YOUR INSTRUCTIONS
Please copy exactly the lines from the first in the records through the line that contains "voor een snelle", but not the pictures.

SUPPLIED RECORDS
——————————
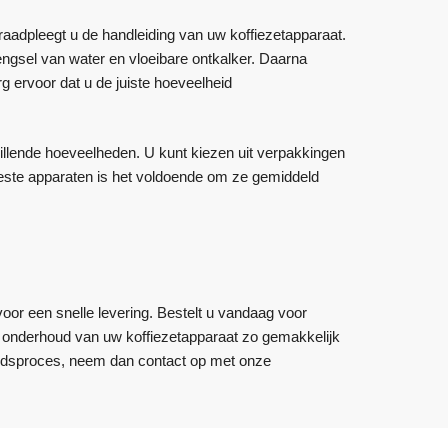
raadpleegt u de handleiding van uw koffiezetapparaat.
ngsel van water en vloeibare ontkalker. Daarna
g ervoor dat u de juiste hoeveelheid
illende hoeveelheden. U kunt kiezen uit verpakkingen
 meeste apparaten is het voldoende om ze gemiddeld
voor een snelle levering. Bestelt u vandaag voor
et onderhoud van uw koffiezetapparaat zo gemakkelijk
oudsproces, neem dan contact op met onze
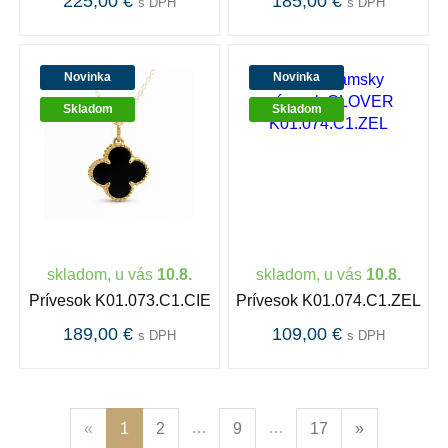
225,00 €
185,00 €
s DPH
s DPH
Novinka
Novinka
Skladom
Skladom
skladom, u vás
10.8.
skladom, u vás
10.8.
Prívesok K01.073.C1.CIE
Prívesok K01.074.C1.ZEL
189,00 €
109,00 €
s DPH
s DPH
…
…
«
1
2
9
17
»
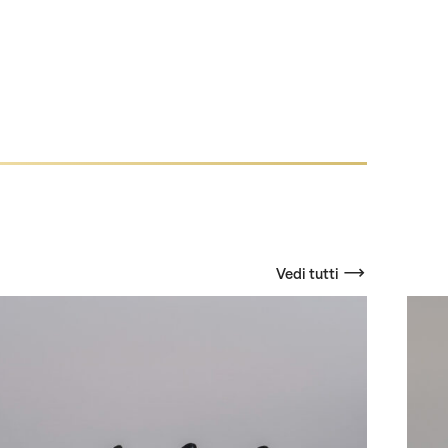
Vedi tutti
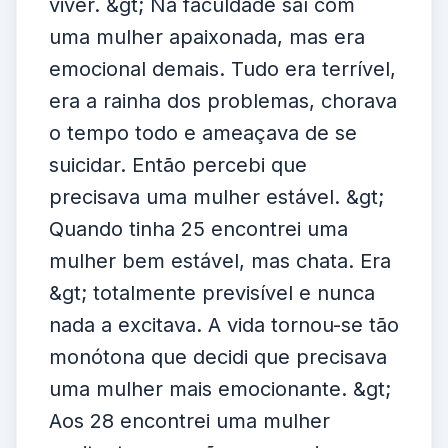
viver. &gt; Na faculdade saí com
uma mulher apaixonada, mas era
emocional demais. Tudo era terrível,
era a rainha dos problemas, chorava
o tempo todo e ameaçava de se
suicidar. Então percebi que
precisava uma mulher estável. &gt;
Quando tinha 25 encontrei uma
mulher bem estável, mas chata. Era
&gt; totalmente previsível e nunca
nada a excitava. A vida tornou-se tão
monótona que decidi que precisava
uma mulher mais emocionante. &gt;
Aos 28 encontrei uma mulher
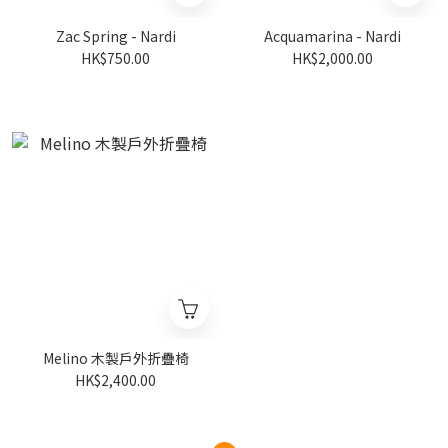
Zac Spring - Nardi
Acquamarina - Nardi
HK$750.00
HK$2,000.00
Melino 木製戶外折疊椅
HK$2,400.00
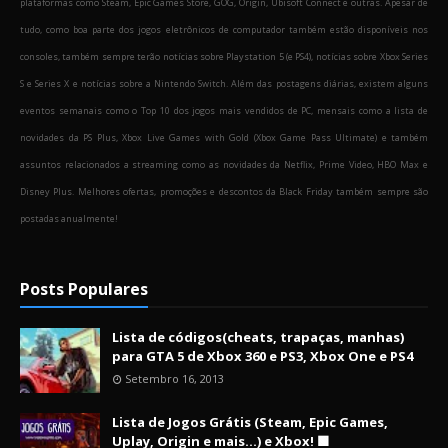
plataformas como Steam, Epic Games Store, GOG, Origin, Ubisoft Connect e outras. Apesar de
tudo, como boa parte dos jogos eletrônicos de computador também estão disponíveis nos
consoles, também sempre terão notícias sobre Playstation 5 (e PS4), notícias sobre Xbox Series
S e Series X e notícias sobre a Nintendo Switch. Além das postagens diárias, existem alguns
eventos semanais como o Top 10 dos jogos mais vendidos de PC, mensais como a lista de
novidades da PS Plus, Xbox Live Games with Gold (Xbox Game Pass Ultimate) e também
assuntos relacionados a streaming como as novidades da Netflix, Prime Video, HBO Max e
Disney Plus. Melhores ofertas, promoções e descontos da Black Friday também sempre são
postadas anualmente!
Posts Populares
Lista de códigos(cheats, trapaças, manhas)
para GTA 5 de Xbox 360 e PS3, Xbox One e PS4
Setembro 16, 2013
Lista de Jogos Grátis (Steam, Epic Games,
Uplay, Origin e mais...) e Xbox! 🟩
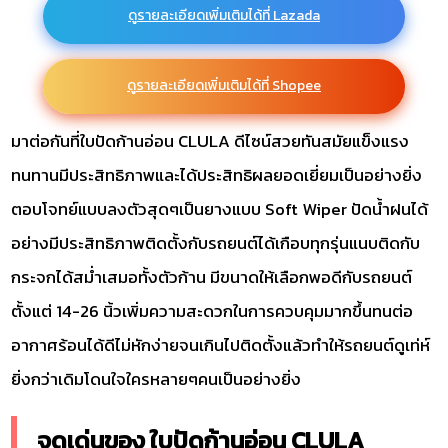
ดูรายละเอียดเพิ่มเติมได้ที่ Lazada
ดูรายละเอียดเพิ่มเติมได้ที่ Shopee
มาต่อกันที่ใบปัดก้านอ่อน CLULA ดีไซน์สวยทันสมัยแข็งแรง
ทนทานมีประสิทธิภาพและได้ประสิทธิผลยอดเยี่ยมเป็นอย่างยิ่ง
ตอบโจทย์แบบลงตัวสุดๆเป็นยางแบบ Soft Wiper ปัดน้ำฝนได้
อย่างมีประสิทธิภาพติดตั้งกับรถยนต์ได้เกือบทุกรุ่นแนบติดกับ
กระจกได้สมํ่าเสมอทั้งตัวก้าน มีขนาดให้เลือกพอดีกับรถยนต์
ตั้งแต่ 14-26 นิ้วเพิ่มความสะดวกในการควบคุมมากขึ้นทนต่อ
อากาศร้อนได้ดีไม่หักง่ายจนเกินไปติดตั้งแล้วทำให้รถยนต์ดูเท่ห์
ยิ่งกว่าเดิมโดนใจใครหลายๆคนเป็นอย่างยิ่ง
จุดเด่นของ ใบปัดก้านอ่อน CLULA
——————————
YOUR RESPONSE
raadpleegt u de handleiding van uw koffiezetapparaat.
ngsel van water en vloeibare ontkalker. Daarna
g ervoor dat u de juiste hoeveelheid
illende hoeveelheden. U kunt kiezen uit verpakkingen
 meeste apparaten is het voldoende om ze gemiddeld
voor een snelle levering. Bestelt u vandaag voor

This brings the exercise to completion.